Wilfred Owen, 1893-1918
Soldier observing Ypres trench

Exposure

I


Our brains ache, in the merciless iced east winds that knife us...

Wearied we keep awake because the night is silent...

Low, drooping flares confuse our memory of the salient...

Worried by silence, sentries whisper, curious, nervous,

But nothing happens.


Watching, we hear the mad gusts tugging on the wire,

Like twitching agonies of men among its brambles.

Northward, incessantly, the flickering gunnery rumbles,

Far off, like a dull rumour of some other war.

What are we doing here?


The poignant misery of dawn begins to grow...

We only know war lasts, rain soaks, and clouds sag stormy.

Dawn massing in the east her melancholy army

Attacks once more in ranks on shivering ranks of gray,

But nothing happens.


Sudden successive flights of bullets streak the silence.

Less deadly than the air that shudders black with snow,

With sidelong flowing flakes that flock, pause and renew,

We watch them wandering up and down the wind's nonchalance,

But nothing happens.













II


Pale flakes with fingering stealth come feeling for our faces—

We cringe in holes, back on forgotten dreams, and stare, snow-dazed,

Deep into grassier ditches. So we drowse, sun-dozed,

Littered with blossoms trickling where the blackbird fusses.

Is it that we are dying?


Slowly our ghosts drag home: glimpsing the sunk fires, glozed

With crusted dark-red jewels; crickets jingle there;

For hours the innocent mice rejoice: the house is theirs;

Shutters and doors all closed: on us the doors are closed—

We turn back to our dying.


Since we believe not otherwise can kind fires burn;

Nor ever suns smile true on child, or field, or fruit.

For God's invincible spring our love is made afraid;

Therefore, not loath, we lie out here; therefore were born,

For love of God seems dying.


Tonight, this frost will fasten on this mud and us,

Shrivelling many hands, puckering foreheads crisp.

The burying-party, picks and shovels in their shaking grasp,

Pause over half-known faces. All their eyes are ice,

But nothing happens.


The winter of 1917, the inspiration for this poem, was an exceptionally cold one across Europe. The men of the front (infamously undersupplied) bore the full brunt of record snowfalls and dangerous temperatures. As echoed in this poem, many men must have wondered why they had been moved into foreign trenches far from family and home, only to be left to freeze.

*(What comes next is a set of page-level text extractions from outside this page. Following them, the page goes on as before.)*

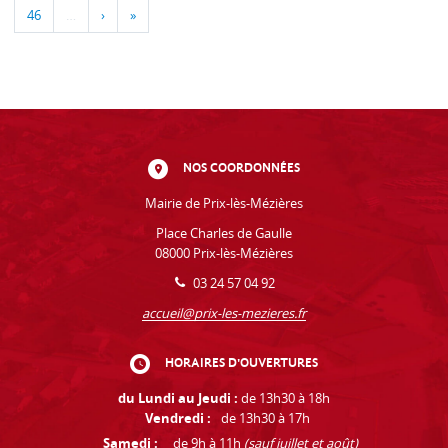
46
…
›
»
NOS COORDONNÉES
Mairie de Prix-lès-Mézières
Place Charles de Gaulle
08000 Prix-lès-Mézières
03 24 57 04 92
accueil@prix-les-mezieres.fr
HORAIRES D'OUVERTURES
du Lundi au Jeudi :
de 13h30 à 18h
Vendredi :
de 13h30 à 17h
Samedi :
de 9h à 11h
(sauf juillet et août)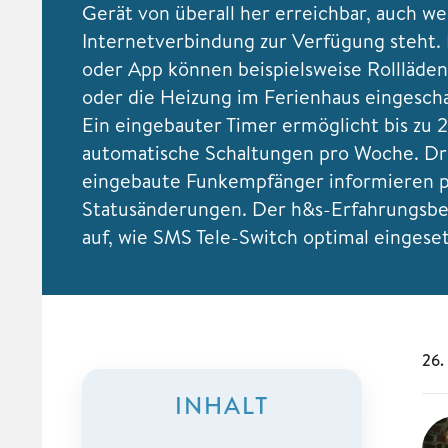
Gerät von überall her erreichbar, auch w
Internetverbindung zur Verfügung steht.
oder App können beispielsweise Rollläden
oder die Heizung im Ferienhaus eingesch
Ein eingebauter Timer ermöglicht bis zu 
automatische Schaltungen pro Woche. Dr
eingebaute Funkempfänger informieren 
Statusänderungen. Der h&s-Erfahrungsber
auf, wie SMS Tele-Switch optimal eingeset
26.
INHALT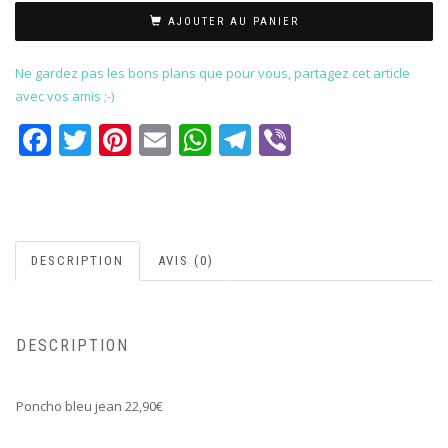
AJOUTER AU PANIER
Ne gardez pas les bons plans que pour vous, partagez cet article
avec vos amis ;-)
Facebook
Twitter
Pinterest
Email
WhatsApp
Telegram
Viber
DESCRIPTION
AVIS (0)
DESCRIPTION
Poncho bleu jean 22,90€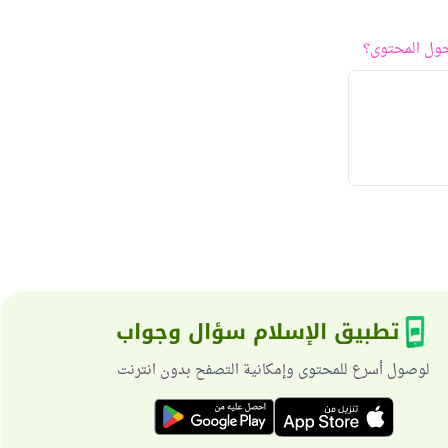
ول المحتوى؟
تطبيق الإسلام سؤال وجواب
لوصول أسرع للمحتوى وإمكانية التصفح بدون انترنت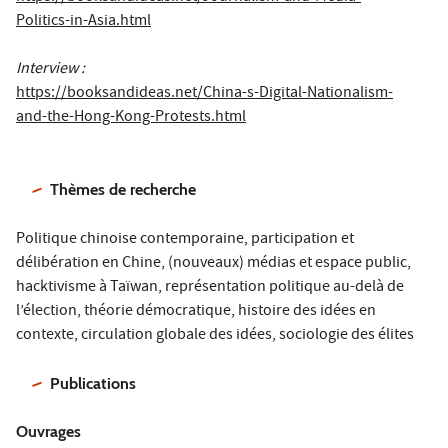
Politics-in-Asia.html
Interview :
https://booksandideas.net/China-s-Digital-Nationalism-
and-the-Hong-Kong-Protests.html
Thèmes de recherche
Politique chinoise contemporaine, participation et
délibération en Chine, (nouveaux) médias et espace public,
hacktivisme à Taïwan, représentation politique au-delà de
l’élection, théorie démocratique, histoire des idées en
contexte, circulation globale des idées, sociologie des élites
Publications
Ouvrages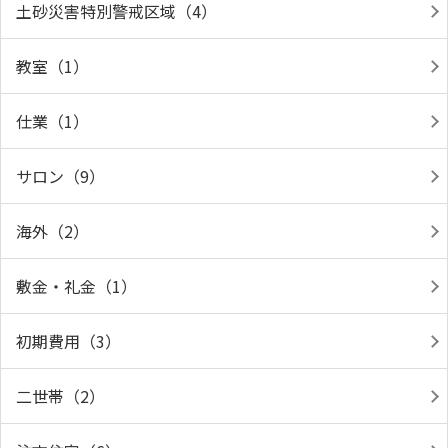
土砂災害特別警戒区域（4）
教室（1）
仕業（1）
サロン（9）
海外（2）
敷金・礼金（1）
初期費用（3）
二世帯（2）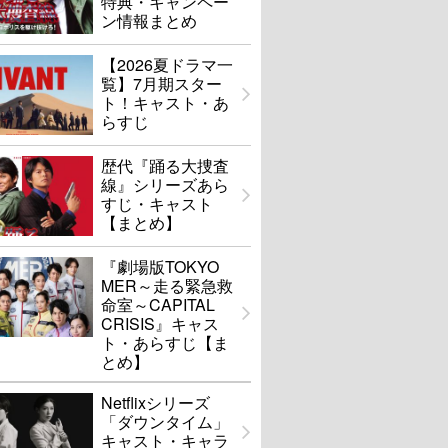
特典・キャンペー
ン情報まとめ
【2026夏ドラマ一
覧】7月期スター
ト！キャスト・あ
らすじ
歴代『踊る大捜査
線』シリーズあら
すじ・キャスト
【まとめ】
『劇場版TOKYO
MER～走る緊急救
命室～CAPITAL
CRISIS』キャス
ト・あらすじ【ま
とめ】
Netflixシリーズ
「ダウンタイム」
キャスト・キャラ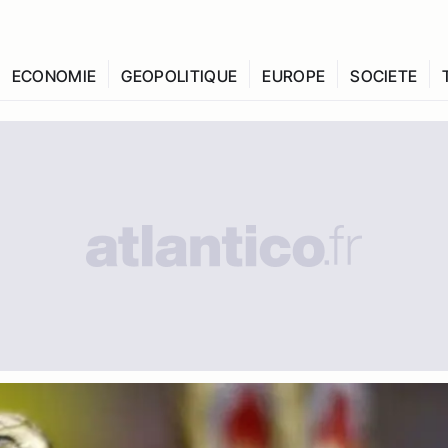
ECONOMIE
GEOPOLITIQUE
EUROPE
SOCIETE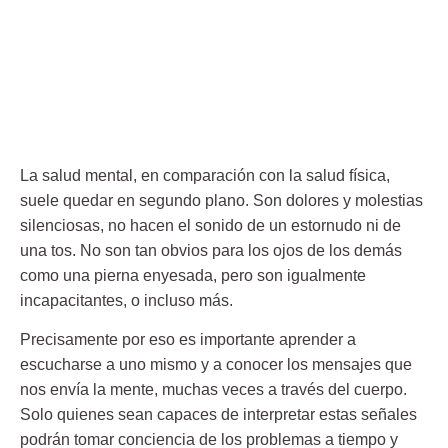
La salud mental, en comparación con la salud física,
suele quedar en segundo plano. Son dolores y molestias
silenciosas, no hacen el sonido de un estornudo ni de
una tos. No son tan obvios para los ojos de los demás
como una pierna enyesada, pero son igualmente
incapacitantes, o incluso más.
Precisamente por eso es importante aprender a
escucharse a uno mismo y a conocer los mensajes que
nos envía la mente, muchas veces a través del cuerpo.
Solo quienes sean capaces de interpretar estas señales
podrán tomar conciencia de los problemas a tiempo y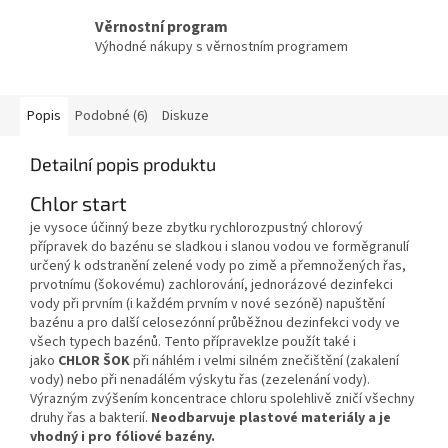
Věrnostní program
Výhodné nákupy s věrnostním programem
Popis
Podobné (6)
Diskuze
Detailní popis produktu
Chlor start
je vysoce účinný beze zbytku rychlorozpustný chlorový
přípravek do bazénu se sladkou i slanou vodou
ve forměgranulí
určený k odstranění zelené vody po zimě a přemnožených řas,
prvotnímu (šokovému) zachlorování, jednorázové dezinfekci
vody při prvním (i každém prvním v nové sezóně) napuštění
bazénu a pro další celosezónní průběžnou dezinfekci vody ve
všech typech bazénů. Tento přípraveklze použít také i
jako
CHLOR ŠOK
při náhlém i velmi silném znečištění (zakalení
vody) nebo při nenadálém výskytu řas (zezelenání vody).
Výrazným zvýšením koncentrace chloru spolehlivě zničí všechny
druhy řas a bakterií.
Neodbarvuje plastové materiály a je
vhodný i pro fóliové bazény.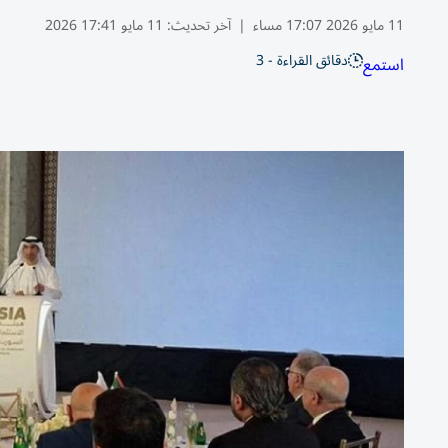
11 مايو 2026 17:07 مساء
|
آخر تحديث:
11 مايو 17:41 2026
دقائق القراءة - 3
استمع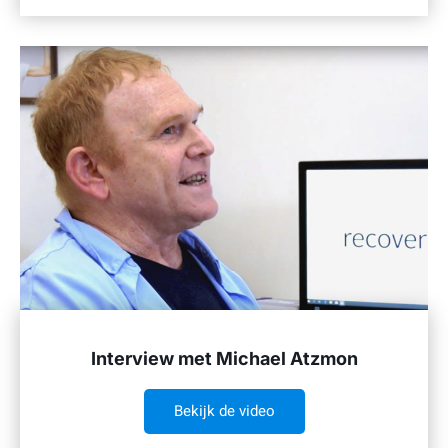
Interview met Michael Atzmon
Bekijk de video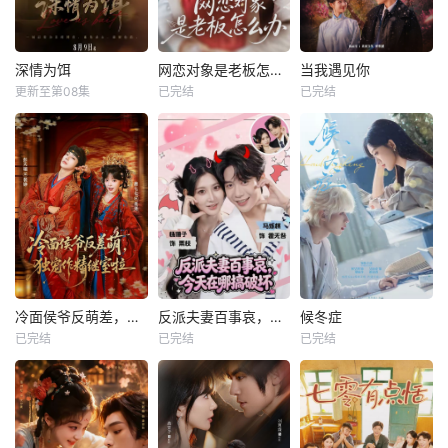
深情为饵
网恋对象是老板怎么办
当我遇见你
更新至第08集
已完结
已完结
冷面侯爷反萌差，独宠作精继室啦
反派夫妻百事哀，今天在哪搞破坏
候冬症
已完结
已完结
已完结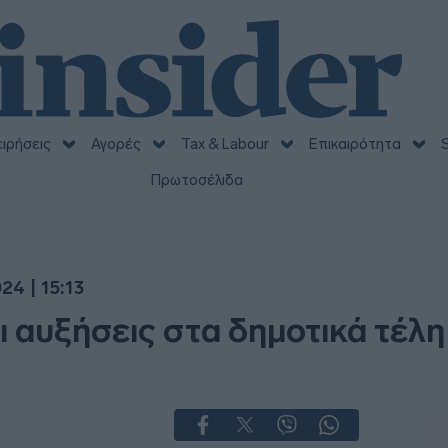
ειρήσεις
Αγορές
Tax & Labour
Επικαιρότητα
S
Πρωτοσέλιδα
24 | 15:13
 αυξήσεις στα δημοτικά τέλη 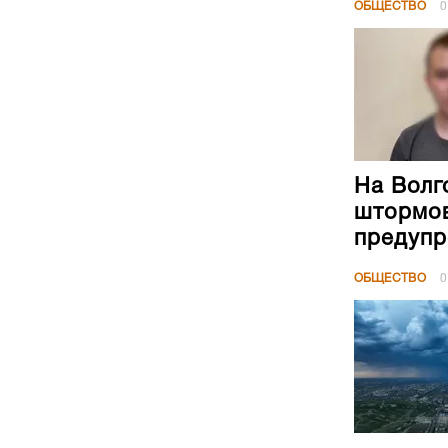
ОБЩЕСТВО
0
На Волг
штормов
предуп
ОБЩЕСТВО
0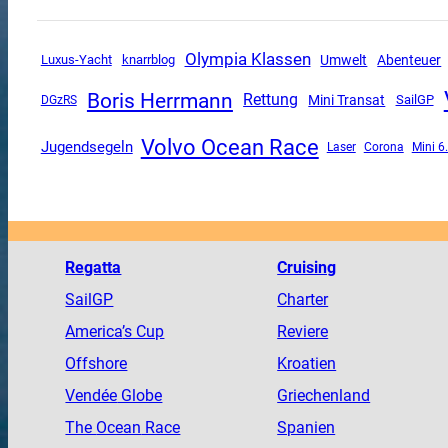
Olympia Klassen
Luxus-Yacht
Umwelt
Abenteuer
knarrblog
Boris Herrmann
Rettung
Mini Transat
SailGP
DGzRS
Volvo Ocean Race
Jugendsegeln
Corona
Mini 6
Laser
Regatta
Cruising
SailGP
Charter
America
’s Cup
Reviere
Offshore
Kroatien
Vendée
Globe
Griechenland
The
Ocean
Race
Spanien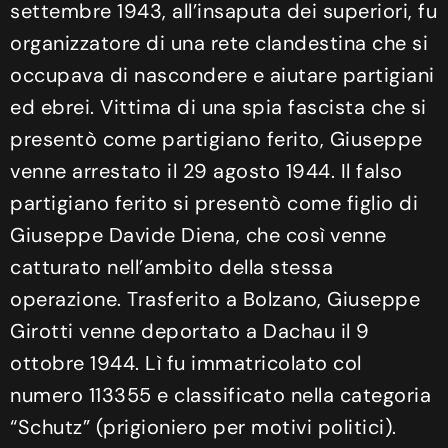
settembre 1943, all’insaputa dei superiori, fu
organizzatore di una rete clandestina che si
occupava di nascondere e aiutare partigiani
ed ebrei. Vittima di una spia fascista che si
presentò come partigiano ferito, Giuseppe
venne arrestato il 29 agosto 1944. Il falso
partigiano ferito si presentò come figlio di
Giuseppe Davide Diena, che così venne
catturato nell’ambito della stessa
operazione. Trasferito a Bolzano, Giuseppe
Girotti venne deportato a Dachau il 9
ottobre 1944. Lì fu immatricolato col
numero 113355 e classificato nella categoria
“Schutz” (prigioniero per motivi politici).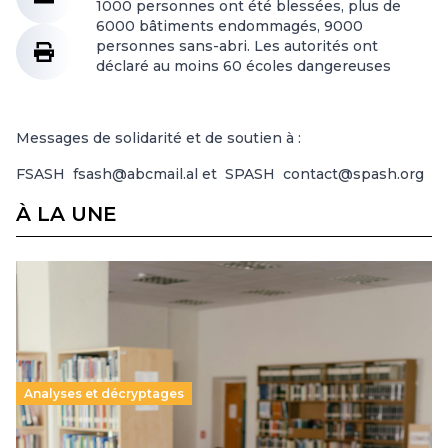
1000 personnes ont été blessées, plus de
6000 bâtiments endommagés, 9000
personnes sans-abri. Les autorités ont
déclaré au moins 60 écoles dangereuses
Messages de solidarité et de soutien à :
FSASH fsash@abcmail.al et SPASH contact@spash.org
À LA UNE
Analyses et décryptages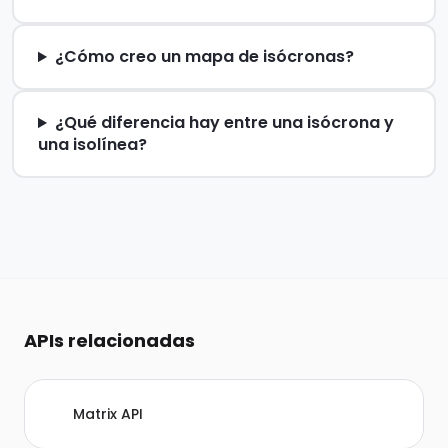
¿Cómo creo un mapa de isócronas?
¿Qué diferencia hay entre una isócrona y
una isolínea?
APIs relacionadas
Matrix API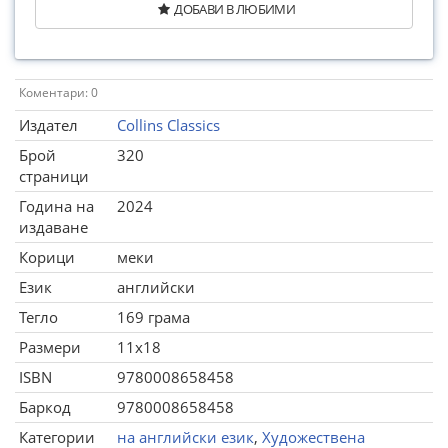
ДОБАВИ В ЛЮБИМИ
Коментари: 0
Издател
Collins Classics
Брой
320
страници
Година на
2024
издаване
Корици
меки
Език
английски
Тегло
169 грама
Размери
11x18
ISBN
9780008658458
Баркод
9780008658458
Категории
на английски език
,
Художествена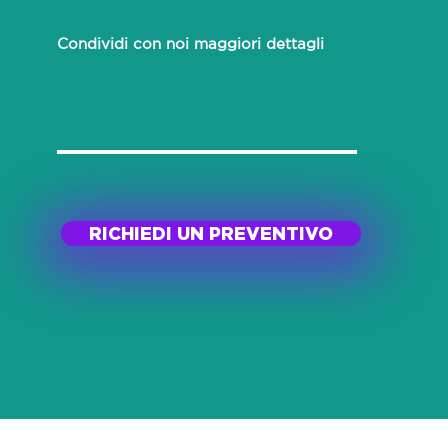
Condividi con noi maggiori dettagli
RICHIEDI UN PREVENTIVO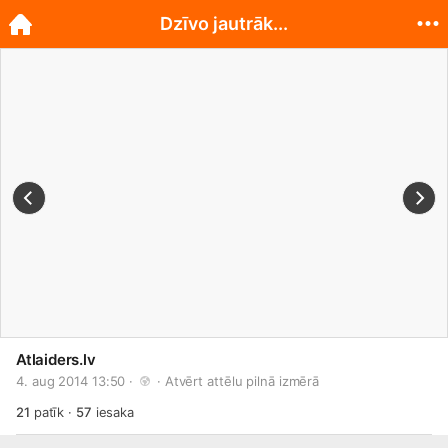
Dzīvo jautrāk...
Atlaiders.lv
4. aug 2014 13:50 · 
 · 
Atvērt attēlu pilnā izmērā
21
patīk
·
57
iesaka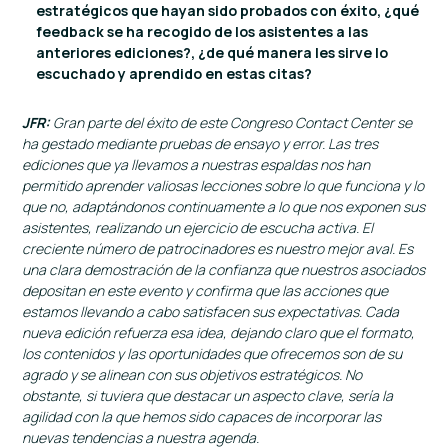
estratégicos que hayan sido probados con éxito, ¿qué
feedback se ha recogido de los asistentes a las
anteriores ediciones?, ¿de qué manera les sirve lo
escuchado y aprendido en estas citas?
JFR:
Gran parte del éxito de este Congreso Contact Center se
ha gestado mediante pruebas de ensayo y error. Las tres
ediciones que ya llevamos a nuestras espaldas nos han
permitido aprender valiosas lecciones sobre lo que funciona y lo
que no, adaptándonos continuamente a lo que nos exponen sus
asistentes, realizando un ejercicio de escucha activa. El
creciente número de patrocinadores es nuestro mejor aval. Es
una clara demostración de la confianza que nuestros asociados
depositan en este evento y confirma que las acciones que
estamos llevando a cabo satisfacen sus expectativas. Cada
nueva edición refuerza esa idea, dejando claro que el formato,
los contenidos y las oportunidades que ofrecemos son de su
agrado y se alinean con sus objetivos estratégicos. No
obstante, si tuviera que destacar un aspecto clave, sería la
agilidad con la que hemos sido capaces de incorporar las
nuevas tendencias a nuestra agenda.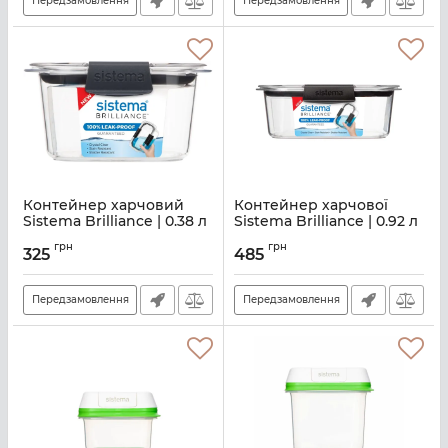
Передзамовлення
Передзамовлення
Контейнер харчовий
Контейнер харчової
Sistema Brilliance | 0.38 л
Sistema Brilliance | 0.92 л
| прозорий (55105)
| прозорий (55110)
грн
грн
325
485
Артикул:
M02500067
Артикул:
M02500068
Передзамовлення
Передзамовлення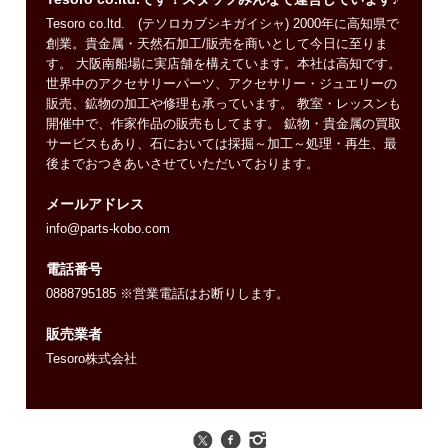
Tesoro co.ltd. (テソロカブシキガイシャ) 2000年に高知県で
創業。貴金属・天然石加工/販売を商いとして今日に至りま
す。 大阪南船場に実店舗を構えています。本社は高知です。
世界中のアクセサリーパーツ、アクセサリー・ジュエリーの
販売、鉱物の加工や修理も承っています。 教室・レッスンも
開催中で、作家作品の販売もしてます。 鉱物・貴金属の買取
サービスもあり、石においては採掘～加工～処理・再生、最
後までおつきあいさせていただいております。
メールアドレス
info@parts-kobo.com
電話番号
0888795185 ※営業電話はお断りします。
販売業者
Tesoro株式会社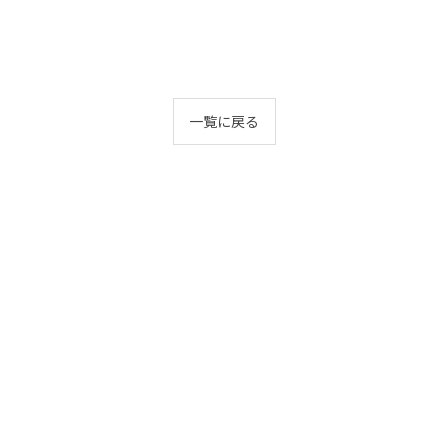
一覧に戻る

Written a little over two years into the conflict, the horror and resignation of Owen’s poem reflect bitterly on the fact that for nearly two more years the men of the front (and the rest of the world) would continue to suffer. Abandoned and desolate in a wasteland of frost and freezing mud, the figures in this poem are ghosts only able to wonder at their fate. The last line, often repeated, is more a complaint than a hope—yet many thousands were still to die.